» **What is needed**: Copy exactly the lines from the one containing "[Instagram] (1148, 740)" through the last line of the records, both included, and nothing more.

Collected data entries
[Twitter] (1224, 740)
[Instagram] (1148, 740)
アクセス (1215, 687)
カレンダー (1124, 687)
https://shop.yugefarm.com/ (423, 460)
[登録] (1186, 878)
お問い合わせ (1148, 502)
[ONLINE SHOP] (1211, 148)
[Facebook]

» **Task response**:
[Instagram] (1148, 740)
アクセス (1215, 687)
カレンダー (1124, 687)
https://shop.yugefarm.com/ (423, 460)
[登録] (1186, 878)
お問い合わせ (1148, 502)
[ONLINE SHOP] (1211, 148)
[Facebook]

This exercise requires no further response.